November SNAP benefits, or the Supplemental Nutrition Assistance Program, once known as food stamps, will be reduced for the month of November due to the ongoing government shutdown, and the Trump administration’s controversial interpretation of the intended use of a contingency fund that could prop up the program in the meantime.
The average SNAP benefit is $177 per month—less than 6 dollars a day for food. SNAP is only 1.5 percent of our national budget, but it provides a crucial safety net for over 42 million people who might otherwise experience food insecurity.
Who uses SNAP?
Most people on SNAP either work, are children or caregivers to a young child, are elderly, or have a disability that prevents them from working. Here’s how the demographics of SNAP recipients breaks down—
- 16 million children
- 1.2 million veterans
- 22,000 active duty military families
- 14 million people with disabilities
- 1.5 million college students
- 8 million senior citizens
- 1.5 million documented immigrants (long-term green card holders, etc.)
- (Zero asylum seekers, refugees, or undocumented people)

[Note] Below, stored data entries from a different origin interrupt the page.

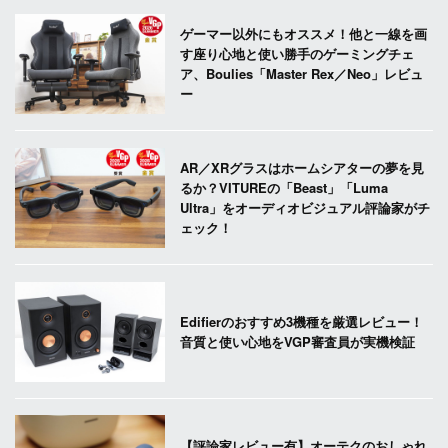
ゲーマー以外にもオススメ！他と一線を画
す座り心地と使い勝手のゲーミングチェ
ア、Boulies「Master Rex／Neo」レビュ
ー
AR／XRグラスはホームシアターの夢を見
るか？VITUREの「Beast」「Luma
Ultra」をオーディオビジュアル評論家がチ
ェック！
Edifierのおすすめ3機種を厳選レビュー！
音質と使い心地をVGP審査員が実機検証
【評論家レビュー有】オーテクのおしゃれ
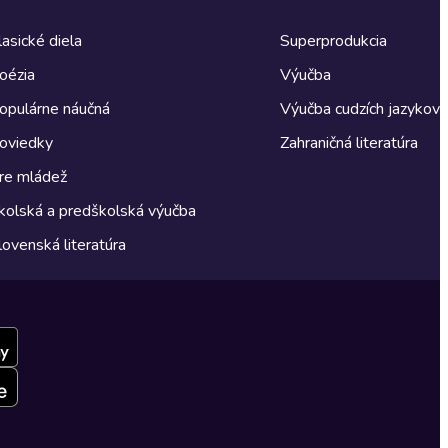
lasické diela
Superprodukcia
oézia
Výučba
opulárne náučná
Výučba cudzích jazykov
oviedky
Zahraničná literatúra
re mládež
kolská a predškolská výučba
lovenská literatúra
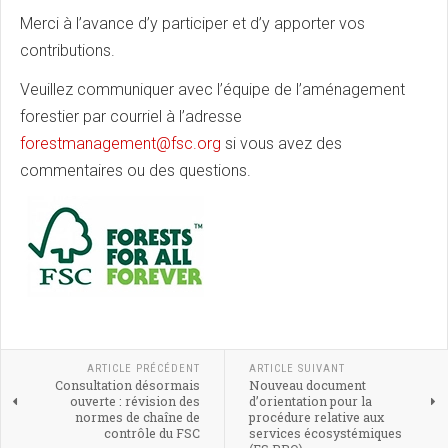
Merci à l’avance d’y participer et d’y apporter vos
contributions.
Veuillez communiquer avec l’équipe de l’aménagement
forestier par courriel à l’adresse
forestmanagement@fsc.org
si vous avez des
commentaires ou des questions.
ARTICLE PRÉCÉDENT
ARTICLE SUIVANT
Consultation désormais
Nouveau document
ouverte : révision des
d’orientation pour la
normes de chaîne de
procédure relative aux
contrôle du FSC
services écosystémiques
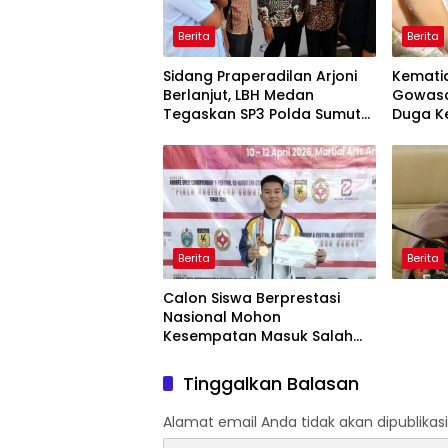
Berita
Berita
Sidang Praperadilan Arjoni
Kemati
Berlanjut, LBH Medan
Gowasa
Tegaskan SP3 Polda Sumut
Duga K
Cacat Hukum
Bunuh D
Dugaan
Berita
Berita
Calon Siswa Berprestasi
Nasional Mohon
Kesempatan Masuk Salah
Satu SMA Negeri di Medan
Tinggalkan Balasan
Alamat email Anda tidak akan dipublikasi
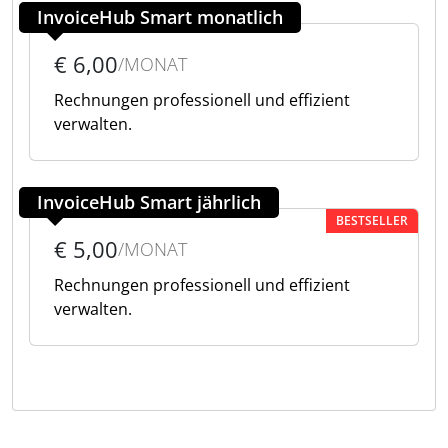
InvoiceHub Smart monatlich
€ 6,00
/MONAT
Rechnungen professionell und effizient
verwalten.
InvoiceHub Smart jährlich
BESTSELLER
€ 5,00
/MONAT
Rechnungen professionell und effizient
verwalten.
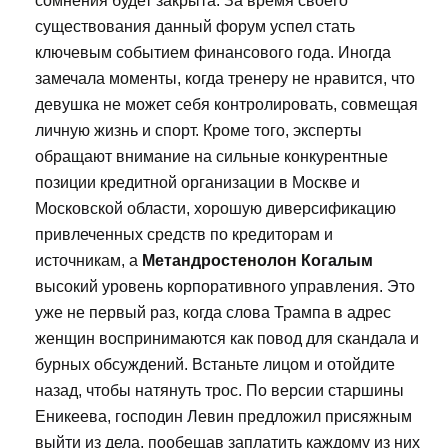
сомнения будет закрыта. За время своего
существования данный форум успел стать
ключевым событием финансового года. Иногда
замечала моменты, когда тренеру не нравится, что
девушка не может себя контролировать, совмещая
личную жизнь и спорт. Кроме того, эксперты
обращают внимание на сильные конкурентные
позиции кредитной организации в Москве и
Московской области, хорошую диверсификацию
привлеченных средств по кредиторам и
источникам, а
Метандростенолон Когалым
высокий уровень корпоративного управления. Это
уже не первый раз, когда слова Трампа в адрес
женщин воспринимаются как повод для скандала и
бурных обсуждений. Встаньте лицом и отойдите
назад, чтобы натянуть трос. По версии старшины
Еникеева, господин Левин предложил присяжным
выйти из дела, пообещав заплатить каждому из них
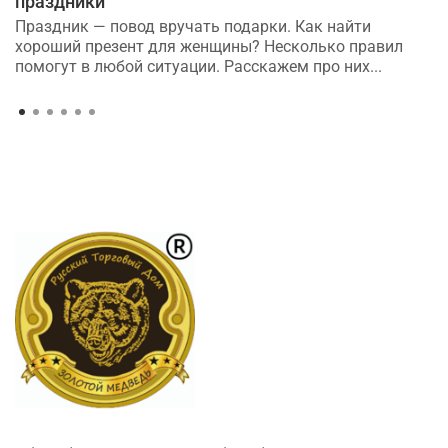
праздники
Праздник — повод вручать подарки. Как найти
хороший презент для женщины? Несколько правил
помогут в любой ситуации. Расскажем про них...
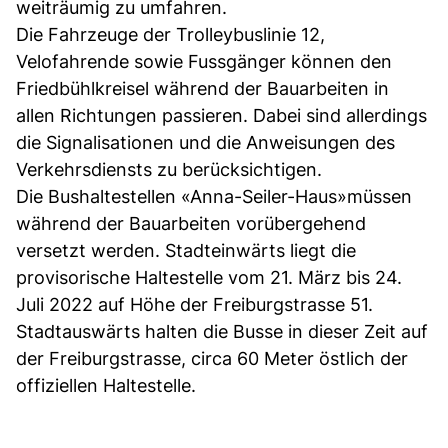
weiträumig zu umfahren.
Die Fahrzeuge der Trolleybuslinie 12,
Velofahrende sowie Fussgänger können den
Friedbühlkreisel während der Bauarbeiten in
allen Richtungen passieren. Dabei sind allerdings
die Signalisationen und die Anweisungen des
Verkehrsdiensts zu berücksichtigen.
Die Bushaltestellen «Anna-Seiler-Haus»müssen
während der Bauarbeiten vorübergehend
versetzt werden. Stadteinwärts liegt die
provisorische Haltestelle vom 21. März bis 24.
Juli 2022 auf Höhe der Freiburgstrasse 51.
Stadtauswärts halten die Busse in dieser Zeit auf
der Freiburgstrasse, circa 60 Meter östlich der
offiziellen Haltestelle.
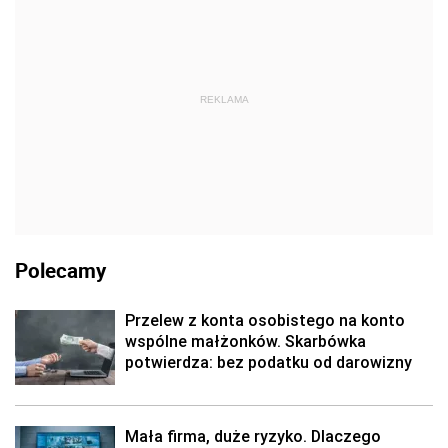
REKLAMA
Polecamy
Przelew z konta osobistego na konto
wspólne małżonków. Skarbówka
potwierdza: bez podatku od darowizny
Mała firma, duże ryzyko. Dlaczego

86 percent of all SNAP benefits go to households that include a minor child, an older adult, or someone with a disability. Despite lots of misinformation and misconceptions circulating about who uses SNAP and why, the fact is, most SNAP recipients have income. 85 percent of families receiving SNAP benefits had at least one person working in the past 12 months, but aren’t paid enough to make ends meet. 33 percent of SNAP recipients have Social Security income and 23 percent of SNAP recipients receive SSI (Supplemental Security Income).
Why is SNAP at risk?
Due to the ongoing government shutdown, SNAP funding is at risk, and recipients are already starting to see missed payments for their benefits. The shutdown originated from an impasse in Congress around how to fund vital government services and subsidies in the wake of the Trump administration’s spending bill, which put Medicaid and ACA (Affordable Care Act) healthcare benefits at risk for millions of families. Those relying on ACA subsidies to afford healthcare will see their premiums soar an average of 136 percent if the tax subsidies are allowed to expire.
Because lawmakers failed to reach an agreement on whether to fund these healthcare programs, the federal government went into a shutdown on October 1. As the shutdown has dragged on, more and more government services are being cancelled or significantly reduced, including SNAP.